The lines of the records that include "lava" should all be copied.

EXERCISE INPUT
■ ■ ■

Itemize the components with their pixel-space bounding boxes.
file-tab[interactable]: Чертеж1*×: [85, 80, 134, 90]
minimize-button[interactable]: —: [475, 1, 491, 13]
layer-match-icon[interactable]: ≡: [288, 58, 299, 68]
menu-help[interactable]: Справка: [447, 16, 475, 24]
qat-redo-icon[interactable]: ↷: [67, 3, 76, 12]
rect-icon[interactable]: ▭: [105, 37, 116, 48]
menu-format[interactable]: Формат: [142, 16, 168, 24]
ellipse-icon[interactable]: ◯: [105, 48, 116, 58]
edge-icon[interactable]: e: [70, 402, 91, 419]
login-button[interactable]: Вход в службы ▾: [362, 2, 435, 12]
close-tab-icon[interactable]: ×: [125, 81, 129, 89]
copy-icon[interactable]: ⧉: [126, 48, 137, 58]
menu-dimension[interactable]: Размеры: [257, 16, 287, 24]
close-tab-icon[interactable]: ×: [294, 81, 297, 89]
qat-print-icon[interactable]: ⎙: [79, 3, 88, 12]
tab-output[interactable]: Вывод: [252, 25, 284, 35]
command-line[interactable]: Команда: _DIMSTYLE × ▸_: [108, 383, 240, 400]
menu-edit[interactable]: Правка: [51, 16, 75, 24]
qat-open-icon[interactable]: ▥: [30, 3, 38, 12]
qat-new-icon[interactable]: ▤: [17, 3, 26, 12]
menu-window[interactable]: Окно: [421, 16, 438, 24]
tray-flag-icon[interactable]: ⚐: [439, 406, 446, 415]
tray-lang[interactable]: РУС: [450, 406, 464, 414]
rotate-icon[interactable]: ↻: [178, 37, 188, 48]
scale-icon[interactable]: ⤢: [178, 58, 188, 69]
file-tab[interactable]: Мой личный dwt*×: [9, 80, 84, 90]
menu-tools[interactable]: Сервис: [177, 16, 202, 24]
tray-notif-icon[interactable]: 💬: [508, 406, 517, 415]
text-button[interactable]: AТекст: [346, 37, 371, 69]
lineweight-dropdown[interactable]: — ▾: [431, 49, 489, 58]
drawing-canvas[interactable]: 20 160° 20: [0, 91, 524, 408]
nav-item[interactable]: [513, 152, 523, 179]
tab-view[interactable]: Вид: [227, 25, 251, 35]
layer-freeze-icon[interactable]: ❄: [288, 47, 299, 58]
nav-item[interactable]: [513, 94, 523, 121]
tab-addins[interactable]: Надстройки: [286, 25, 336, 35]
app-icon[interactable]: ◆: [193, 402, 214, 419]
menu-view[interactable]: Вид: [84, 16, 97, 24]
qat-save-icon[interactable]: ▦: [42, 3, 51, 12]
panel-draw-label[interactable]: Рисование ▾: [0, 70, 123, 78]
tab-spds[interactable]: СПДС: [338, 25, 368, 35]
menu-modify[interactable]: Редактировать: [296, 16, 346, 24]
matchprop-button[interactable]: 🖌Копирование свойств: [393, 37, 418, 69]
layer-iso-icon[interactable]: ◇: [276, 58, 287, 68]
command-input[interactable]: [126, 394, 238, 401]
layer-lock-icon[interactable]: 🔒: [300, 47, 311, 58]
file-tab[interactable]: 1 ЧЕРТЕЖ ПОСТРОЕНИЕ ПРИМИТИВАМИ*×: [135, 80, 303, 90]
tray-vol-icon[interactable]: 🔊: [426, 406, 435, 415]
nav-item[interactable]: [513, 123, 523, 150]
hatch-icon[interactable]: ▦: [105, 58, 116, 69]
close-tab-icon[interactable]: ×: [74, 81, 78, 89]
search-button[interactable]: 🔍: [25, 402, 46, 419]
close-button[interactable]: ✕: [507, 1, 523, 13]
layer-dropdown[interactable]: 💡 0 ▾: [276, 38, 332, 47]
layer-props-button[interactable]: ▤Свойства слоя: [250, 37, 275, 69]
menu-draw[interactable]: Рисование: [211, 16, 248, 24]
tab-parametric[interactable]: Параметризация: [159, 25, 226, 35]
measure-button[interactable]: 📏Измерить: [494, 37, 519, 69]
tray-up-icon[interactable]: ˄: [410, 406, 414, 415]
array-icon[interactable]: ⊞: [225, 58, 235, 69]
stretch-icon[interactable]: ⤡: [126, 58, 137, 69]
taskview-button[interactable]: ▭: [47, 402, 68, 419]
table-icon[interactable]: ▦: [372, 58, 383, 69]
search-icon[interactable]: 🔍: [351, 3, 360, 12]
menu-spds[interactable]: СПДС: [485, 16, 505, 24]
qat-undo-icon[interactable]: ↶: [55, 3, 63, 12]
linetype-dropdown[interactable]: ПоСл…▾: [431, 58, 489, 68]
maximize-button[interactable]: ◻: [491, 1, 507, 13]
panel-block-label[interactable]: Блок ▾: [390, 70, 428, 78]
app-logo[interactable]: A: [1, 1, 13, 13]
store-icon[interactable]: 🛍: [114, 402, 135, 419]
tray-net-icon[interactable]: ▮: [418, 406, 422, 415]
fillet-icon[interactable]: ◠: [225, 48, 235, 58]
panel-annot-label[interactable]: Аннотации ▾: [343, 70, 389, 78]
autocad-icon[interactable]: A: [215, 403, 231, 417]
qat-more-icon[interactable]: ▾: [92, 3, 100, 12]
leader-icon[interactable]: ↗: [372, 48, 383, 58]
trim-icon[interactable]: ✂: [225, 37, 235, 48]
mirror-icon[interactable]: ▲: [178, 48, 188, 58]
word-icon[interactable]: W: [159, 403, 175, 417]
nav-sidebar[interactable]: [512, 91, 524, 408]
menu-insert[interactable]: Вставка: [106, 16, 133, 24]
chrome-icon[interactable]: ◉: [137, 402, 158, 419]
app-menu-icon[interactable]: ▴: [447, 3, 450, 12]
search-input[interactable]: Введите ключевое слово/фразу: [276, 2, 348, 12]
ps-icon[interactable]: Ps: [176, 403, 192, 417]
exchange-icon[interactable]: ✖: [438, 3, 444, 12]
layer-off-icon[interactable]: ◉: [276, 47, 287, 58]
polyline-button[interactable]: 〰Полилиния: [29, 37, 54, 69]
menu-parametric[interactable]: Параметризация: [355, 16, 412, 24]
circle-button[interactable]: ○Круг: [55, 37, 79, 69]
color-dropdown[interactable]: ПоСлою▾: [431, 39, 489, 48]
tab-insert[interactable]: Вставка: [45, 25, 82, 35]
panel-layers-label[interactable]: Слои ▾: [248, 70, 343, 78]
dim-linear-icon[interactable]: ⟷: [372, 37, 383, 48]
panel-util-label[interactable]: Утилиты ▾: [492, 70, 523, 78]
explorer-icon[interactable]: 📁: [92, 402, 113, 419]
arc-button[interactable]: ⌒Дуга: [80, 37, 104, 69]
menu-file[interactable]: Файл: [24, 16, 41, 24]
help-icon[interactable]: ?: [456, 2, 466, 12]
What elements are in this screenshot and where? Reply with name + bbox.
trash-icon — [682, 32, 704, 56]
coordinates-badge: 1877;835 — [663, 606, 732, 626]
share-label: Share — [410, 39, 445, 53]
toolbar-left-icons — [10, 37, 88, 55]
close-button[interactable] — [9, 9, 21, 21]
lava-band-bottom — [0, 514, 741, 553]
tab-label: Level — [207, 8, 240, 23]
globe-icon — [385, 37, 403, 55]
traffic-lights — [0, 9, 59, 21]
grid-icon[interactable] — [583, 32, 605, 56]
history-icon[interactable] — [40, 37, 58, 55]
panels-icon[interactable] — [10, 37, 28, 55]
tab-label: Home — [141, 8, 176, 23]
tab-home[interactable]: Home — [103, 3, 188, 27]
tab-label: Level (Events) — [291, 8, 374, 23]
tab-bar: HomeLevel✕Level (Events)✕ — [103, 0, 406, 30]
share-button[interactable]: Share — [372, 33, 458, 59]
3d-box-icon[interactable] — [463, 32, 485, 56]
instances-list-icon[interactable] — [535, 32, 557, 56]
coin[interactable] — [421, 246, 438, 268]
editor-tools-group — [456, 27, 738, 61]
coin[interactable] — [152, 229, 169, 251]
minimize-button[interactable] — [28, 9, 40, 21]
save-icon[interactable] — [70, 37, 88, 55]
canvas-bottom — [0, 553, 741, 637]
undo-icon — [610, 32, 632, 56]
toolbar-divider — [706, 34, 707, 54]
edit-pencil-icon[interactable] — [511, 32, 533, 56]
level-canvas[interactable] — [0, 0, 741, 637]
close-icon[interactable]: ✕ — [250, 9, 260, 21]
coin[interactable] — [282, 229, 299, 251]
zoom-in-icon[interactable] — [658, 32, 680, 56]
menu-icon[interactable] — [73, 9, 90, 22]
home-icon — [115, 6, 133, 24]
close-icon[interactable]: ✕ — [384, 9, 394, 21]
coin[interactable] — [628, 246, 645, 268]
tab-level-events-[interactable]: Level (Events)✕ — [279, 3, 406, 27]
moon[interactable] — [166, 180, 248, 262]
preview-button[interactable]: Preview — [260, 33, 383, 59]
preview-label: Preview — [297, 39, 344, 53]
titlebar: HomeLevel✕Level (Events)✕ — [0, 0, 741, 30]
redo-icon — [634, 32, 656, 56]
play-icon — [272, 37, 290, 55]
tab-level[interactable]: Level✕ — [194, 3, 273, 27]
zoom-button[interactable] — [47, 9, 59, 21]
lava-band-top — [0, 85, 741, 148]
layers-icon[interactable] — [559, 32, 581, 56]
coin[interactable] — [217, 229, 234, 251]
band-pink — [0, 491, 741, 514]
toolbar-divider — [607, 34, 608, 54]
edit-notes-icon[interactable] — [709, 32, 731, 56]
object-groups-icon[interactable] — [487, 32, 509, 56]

■ ■ ■

ANSWER TO THIS TASK
lava-band-bottom — [0, 514, 741, 553]
lava-band-top — [0, 85, 741, 148]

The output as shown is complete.